Подобно удару страшного грома, прозвучали в ночи Валичкины слова. Чуть ресторан, содрогнувшись, не сорвался с места и не унесся ко всем чертям, оставив после себя бетонную колизееву яму. И лишь стихли звуки Валичкиного голоса, — как Галя уже сделала шаг у нему, и тихо, шепотом, заглушившим, однако, вокально-инструментальное тумканье, спросила:

— А ты кто такой? Тебе чего здесь надо? — и уже вознесла длань, и лежать бы толстенькому Валичке рядом с могучим Богданом той ночью, — не успей он залезть в карман и выхватить небольшую книжечку неразличимого в темноте цвета.

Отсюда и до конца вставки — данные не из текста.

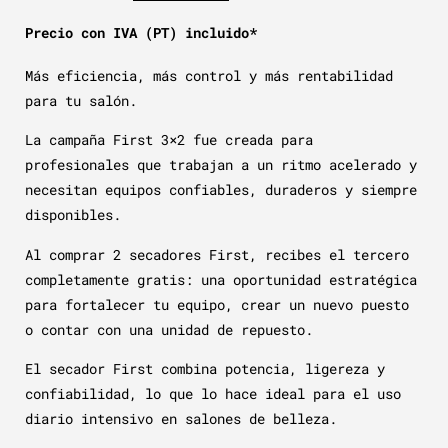
Precio con IVA (PT) incluido*
Más eficiencia, más control y más rentabilidad
para tu salón.
La campaña First 3×2 fue creada para
profesionales que trabajan a un ritmo acelerado y
necesitan equipos confiables, duraderos y siempre
disponibles.
Al comprar 2 secadores First, recibes el tercero
completamente gratis: una oportunidad estratégica
para fortalecer tu equipo, crear un nuevo puesto
o contar con una unidad de repuesto.
El secador First combina potencia, ligereza y
confiabilidad, lo que lo hace ideal para el uso
diario intensivo en salones de belleza.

— Я член пленума областного отделения добровольного пожарного общества!

— Ума! Ума! — откликнулось эхо ближайших домов.

Тотчас милиционеры прекратили на полуслове свой разговор, и быстро пошли к своей машине. «Фрр-фрр-фрр!» — рявкнул уазик, взмывая на горку. Девушка же Галя побежала в обратную сторону — в направлении домов, то исчезая, то появляясь вновь в складках пересеченной местности. Охнув, зашевелился Богдан, глянул ей вслед и с криком: «Галю, Галочка, Галочка же! Ясонька, я ж тебе кохаю!» — кинулся догонять ее. И тоже — то вскакивал на бугор, то скатывался с него в лощину. Валичка Постников тупо глядел им вслед. Он знал, что ему предстоит теперь сделать, и знал, что он это сделает во что бы то ни стало. Не дрогнув сердцем, он вступил на покрытую железобетонными плитами дорогу, проходящую через райцентр Малое Вицыно. Раз-два! Раз-два! Так он шагал час, и два, и три, пока не увидал вдали позолоченные первым солнышком потеряевские крыши.